Insurgency preview: blending tactical realism with FPS fun

It's just the two of us: me and my companion, a real-life infantry lieutenant. He's in full-on Army Officer Mode—every few seconds, I'm briefed on the proper way to breach a room or clear a hallway, and I'm a little surprised when it works perfectly. Whenever an enemy comes rushing through a doorway, we're already watching and take him down easily. Carefully, we kill our way through the sprawling Iraqi ministry building full of AI enemies to bask in our tactical victory.

Insurgency is defined less by the reality it occasionally worships and more by the features it purposely lacks. There is no enemy damage notification, no ammo count, and no danger direction indicator. Though you can track how many magazines you have, you can't know how many bullets you've got until reload unless you've been counting your shots. One or two hits to center-mass will take you down, and no health packs or recharging shields will rescue you from death.

All of the flashing lights and bells that I'm so used to relying on in first-person shooters are absent, and the resulting game is slower and more intense—if you're willing to play along. The truth about tactical simulations, from Rainbow Six to Arma , is that there's usually a bit of roleplaying required. That makes Insurgency really two games: the one you play with friends and the one you play with everyone else. Our small group is in voice chat, constantly communicating, a small, professional pack on the prowl. As soon as more players join the server, they sprint ahead to grab kills and rack up points. The larger a team is, the more disposable its individual members become, and reckless behavior isn't as brutally punished. In a smaller game, charging to your death in exchange for one or two kills would be disastrous for your friends. In large battles with random players, this behavior is practically encouraged; you just need to wait until your next respawn to do it again, earning points for your team as you go.

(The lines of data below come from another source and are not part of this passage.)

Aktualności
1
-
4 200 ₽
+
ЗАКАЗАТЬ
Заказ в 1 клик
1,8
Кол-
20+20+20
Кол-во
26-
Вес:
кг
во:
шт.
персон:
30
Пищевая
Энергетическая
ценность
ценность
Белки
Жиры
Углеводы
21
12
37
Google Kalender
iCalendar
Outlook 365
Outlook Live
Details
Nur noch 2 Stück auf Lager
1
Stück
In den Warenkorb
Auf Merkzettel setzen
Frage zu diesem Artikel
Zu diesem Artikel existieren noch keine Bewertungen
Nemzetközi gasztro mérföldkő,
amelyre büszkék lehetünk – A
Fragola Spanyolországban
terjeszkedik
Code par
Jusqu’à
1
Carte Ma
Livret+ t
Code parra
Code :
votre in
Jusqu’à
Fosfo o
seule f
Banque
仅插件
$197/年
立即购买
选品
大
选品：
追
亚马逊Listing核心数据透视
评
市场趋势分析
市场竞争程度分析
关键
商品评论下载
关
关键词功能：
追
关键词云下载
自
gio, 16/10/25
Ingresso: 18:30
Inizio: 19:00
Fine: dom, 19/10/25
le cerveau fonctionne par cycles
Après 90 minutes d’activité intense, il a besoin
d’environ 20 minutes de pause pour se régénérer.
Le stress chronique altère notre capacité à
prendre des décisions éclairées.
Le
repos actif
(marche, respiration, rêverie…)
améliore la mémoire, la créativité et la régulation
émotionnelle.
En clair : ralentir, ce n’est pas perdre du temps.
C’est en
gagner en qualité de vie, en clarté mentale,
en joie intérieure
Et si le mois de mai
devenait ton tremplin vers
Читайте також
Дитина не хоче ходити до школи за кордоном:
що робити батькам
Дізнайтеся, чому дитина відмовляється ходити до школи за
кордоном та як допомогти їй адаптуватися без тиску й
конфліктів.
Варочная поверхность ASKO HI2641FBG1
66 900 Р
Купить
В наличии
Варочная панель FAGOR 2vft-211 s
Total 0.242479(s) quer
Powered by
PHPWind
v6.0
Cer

It's during large battles that bits of twitch gameplay start to creep through the tactical facade, and Insurgency feels more like modded Counter-Strike than reborn Rainbow Six. An in-game economy of supply points unlocks different weapons, add-ons, and ammunition types, and you gain points when you make kills or capture points. Playing as a support soldier putting down covering fire goes unrewarded, and it is the rush to earn kills that drives the run-and-gun players I see online. If a game is truly tactical, it should reward teamplay and communication, not scalp collection. I'd like to see the supply-point economy adjusted before launch.

That said, it's to Insurgency's immense credit that even when it feels like little more than a hard-mode Counter-Strike, it's a version of Counter-Strike that's still great fun. Once the game hits a finished release and the player and server population grows, I have no doubt that custom servers with hardcore roleplayers will pop up and wage large-scale PvP war without sacrificing the pacing and realism that makes Insurgency so special.